Assigned task:
Go through the data and count each line that has the string "وعنف". Give that count alone.

Supplied records:
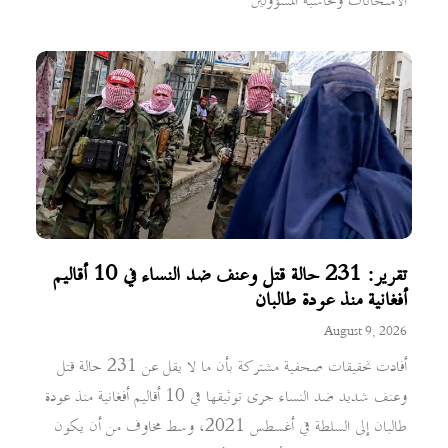
الامتحانات ومحاسبة المسؤولين
تقرير: 231 حالة قتل وعنف ضد النساء في 10 أقاليم
أفغانية منذ عودة طالبان
August 9, 2026
أفادت تحقيقات صحفية مشتركة بأن ما لا يقل عن 231 حالة قتل
وعنف شديد ضد النساء جرى توثيقها في 10 أقاليم أفغانية منذ عودة
طالبان إلى السلطة في أغسطس 2021، وسط مخاوف من أن يكون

Result below:
2